I'm a bit confused about referring to a mapping as function or functional, for example: $f(x_1, x_2, x_3) = x_1+2x_2 ^2+3x_3 ^3$. $f$ takes vector $\textbf{x}=[x_1 \; x_2 \; x_3]$ and maps it to a scalar. Now, is $f$ a function or a functional?

Thanks!

 

[Ackbach]

It's both, in this case. A functional is a function that maps a vector from a vector space into the field over which the vector space is defined. So all functionals are functions, but not all functions are functionals. Does that help?

 

[OhMyMarkov]

It's both, in this case. A functional is a function that maps a vector from a vector space into the field over which the vector space is defined. So all functionals are functions, but not all functions are functionals. Does that help?

Not really sure unless, say, a counter example would be a continuous transform such as the continuous Fourier transform?

 

[Ackbach]

Not really sure unless, say, a counter example would be a continuous transform such as the continuous Fourier transform?
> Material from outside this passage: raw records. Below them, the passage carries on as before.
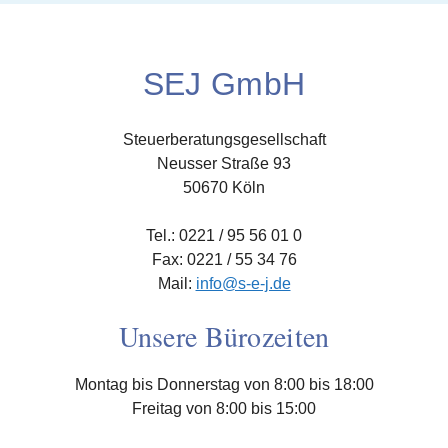
SEJ GmbH
Steuerberatungsgesellschaft
Neusser Straße 93
50670 Köln
Tel.: 0221 / 95 56 01 0
Fax: 0221 / 55 34 76
Mail:
info@s-e-j.de
Unsere Bürozeiten
Montag bis Donnerstag von 8:00 bis 18:00
Freitag von 8:00 bis 15:00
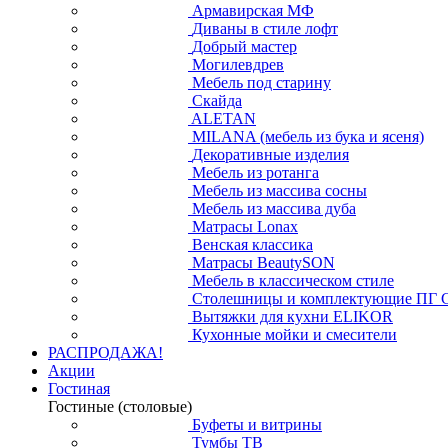
Армавирская МФ
Диваны в стиле лофт
Добрый мастер
Могилевдрев
Мебель под старину
Скайда
ALETAN
MILANA (мебель из бука и ясеня)
Декоративные изделия
Мебель из ротанга
Мебель из массива сосны
Мебель из массива дуба
Матрасы Lonax
Венская классика
Матрасы BeautySON
Мебель в классическом стиле
Столешницы и комплектующие ПГ 
Вытяжки для кухни ELIKOR
Кухонные мойки и смесители
РАСПРОДАЖА!
Акции
Гостиная
Гостиные (столовые)
Буфеты и витрины
Тумбы ТВ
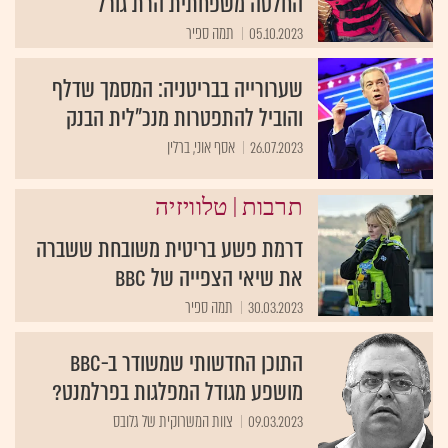
החלטה משפחתית הרת גורל
05.10.2023
תמה ספיר
שערורייה בבריטניה: המסמך שדלף
והוביל להתפטרות מנכ"לית הבנק
26.07.2023
אסף אוני, ברלין
|
תרבות
טלוויזיה
דרמת פשע בריטית משובחת ששברה
את שיאי הצפייה של BBC
30.03.2023
תמה ספיר
התוכן החדשותי שמשודר ב-BBC
מושפע מגודל המפלגות בפרלמנט?
09.03.2023
צוות המשרוקית של גלובס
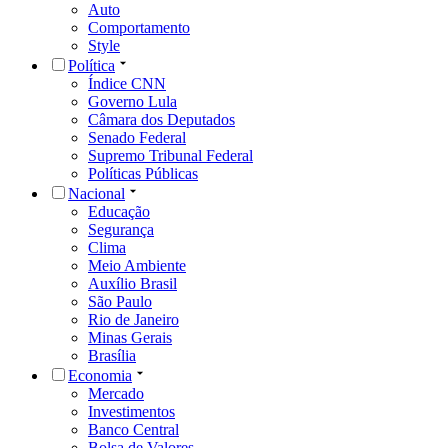
Auto
Comportamento
Style
Política
Índice CNN
Governo Lula
Câmara dos Deputados
Senado Federal
Supremo Tribunal Federal
Políticas Públicas
Nacional
Educação
Segurança
Clima
Meio Ambiente
Auxílio Brasil
São Paulo
Rio de Janeiro
Minas Gerais
Brasília
Economia
Mercado
Investimentos
Banco Central
Bolsa de Valores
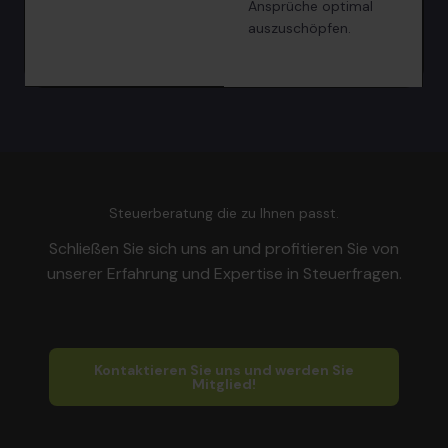
Ansprüche optimal
auszuschöpfen.
Steuerberatung die zu Ihnen passt.
Schließen Sie sich uns an und profitieren Sie von
unserer Erfahrung und Expertise in Steuerfragen.
Kontaktieren Sie uns und werden Sie
Mitglied!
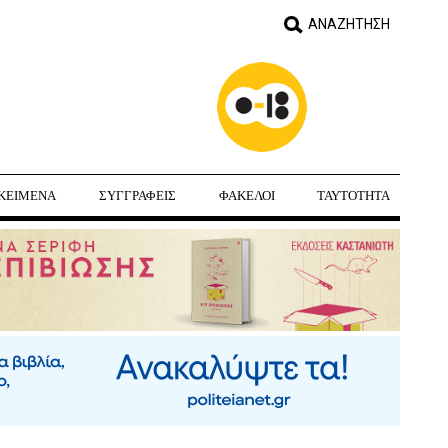
ΚΕΙΜΕΝΑ
ΣΥΓΓΡΑΦΕΙΣ
ΦΑΚΕΛΟΙ
ΤΑΥΤΟΤΗΤΑ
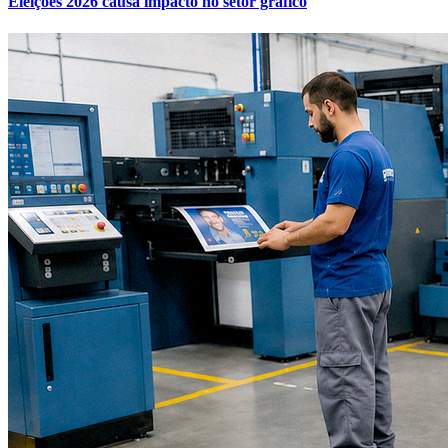
Eleições 2026 causa impacto no setor gráfico
Internacional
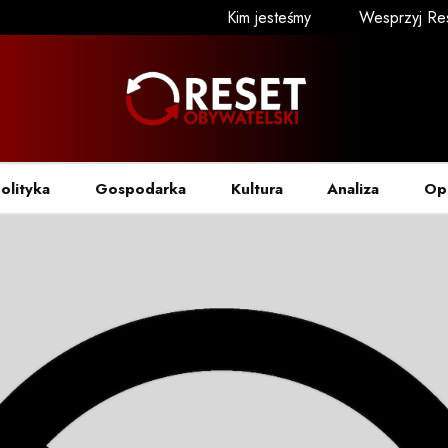
Kim jesteśmy
Wesprzyj Re
olityka
Gospodarka
Kultura
Analiza
Op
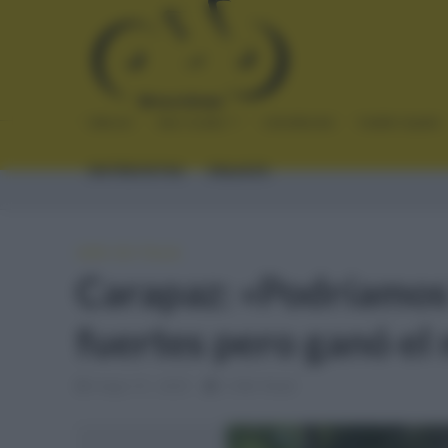
INICIO
NOTICIAS
CRÓNICAS
PLANTILLAS
ENTREVISTAS
ENLACES
GIRO DE ITALIA
Carapaz: «Podríamos 
fuertes pero ganó el 
mayo 31, 2025
2 Min Read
Sure. The result of a Fourier transform is another function (or vector, depending on your vector space). Another counterexample is any matrix transformation, such as a rotation.

 

[blue_raver22]

Based on the given information, it appears that $f$ is a function. A function is a mapping between two sets, in this case, from a vector space to a scalar space. A functional, on the other hand, is a mapping from a vector space to its underlying field. In other words, a functional takes in a vector and returns a number, while a function can take in any type of input and return any type of output.

In this case, $f$ is taking in a vector $\textbf{x}$ and returning a scalar, which aligns with the definition of a function. However, it is important to note that the terms function and functional can be used interchangeably in certain contexts, so it ultimately depends on the specific field or context in which this mapping is being discussed.